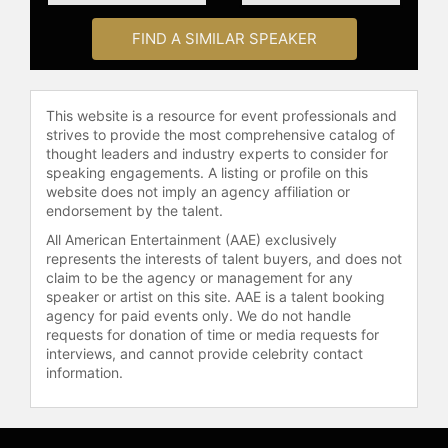
check availability on Audra
McDonald and other top speakers
FIND A SIMILAR SPEAKER
and celebrities.
This website is a resource for event professionals and
strives to provide the most comprehensive catalog of
thought leaders and industry experts to consider for
speaking engagements. A listing or profile on this
website does not imply an agency affiliation or
endorsement by the talent.
All American Entertainment (AAE) exclusively
represents the interests of talent buyers, and does not
claim to be the agency or management for any
speaker or artist on this site. AAE is a talent booking
agency for paid events only. We do not handle
requests for donation of time or media requests for
interviews, and cannot provide celebrity contact
information.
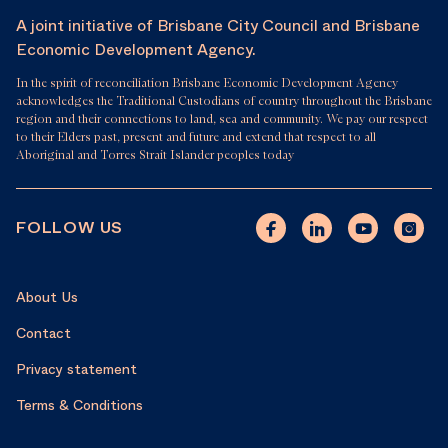
A joint initiative of Brisbane City Council and Brisbane
Economic Development Agency.
In the spirit of reconciliation Brisbane Economic Development Agency
acknowledges the Traditional Custodians of country throughout the Brisbane
region and their connections to land, sea and community. We pay our respect
to their Elders past, present and future and extend that respect to all
Aboriginal and Torres Strait Islander peoples today
FOLLOW US
About Us
Contact
Privacy statement
Terms & Conditions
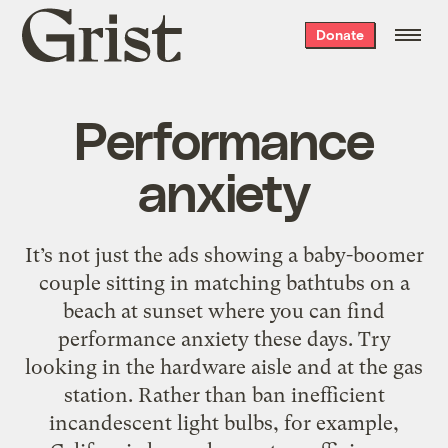
Grist
Donate
home
Performance
anxiety
It’s not just the ads showing a baby-boomer
couple sitting in matching bathtubs on a
beach at sunset where you can find
performance anxiety these days. Try
looking in the hardware aisle and at the gas
station. Rather than ban inefficient
incandescent light bulbs, for example,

---*---

▶ _Assigned task_: Leaving out each picture, repeat exactly the lines above from the one that contains "acknowledges the Traditional" through the one that contains "station. Rather than ban inefficient".

▶ _Solved problem_:
acknowledges the Traditional Custodians of country throughout the Brisbane
region and their connections to land, sea and community. We pay our respect
to their Elders past, present and future and extend that respect to all
Aboriginal and Torres Strait Islander peoples today
FOLLOW US
About Us
Contact
Privacy statement
Terms & Conditions
Grist
Donate
home
Performance
anxiety
It’s not just the ads showing a baby-boomer
couple sitting in matching bathtubs on a
beach at sunset where you can find
performance anxiety these days. Try
looking in the hardware aisle and at the gas
station. Rather than ban inefficient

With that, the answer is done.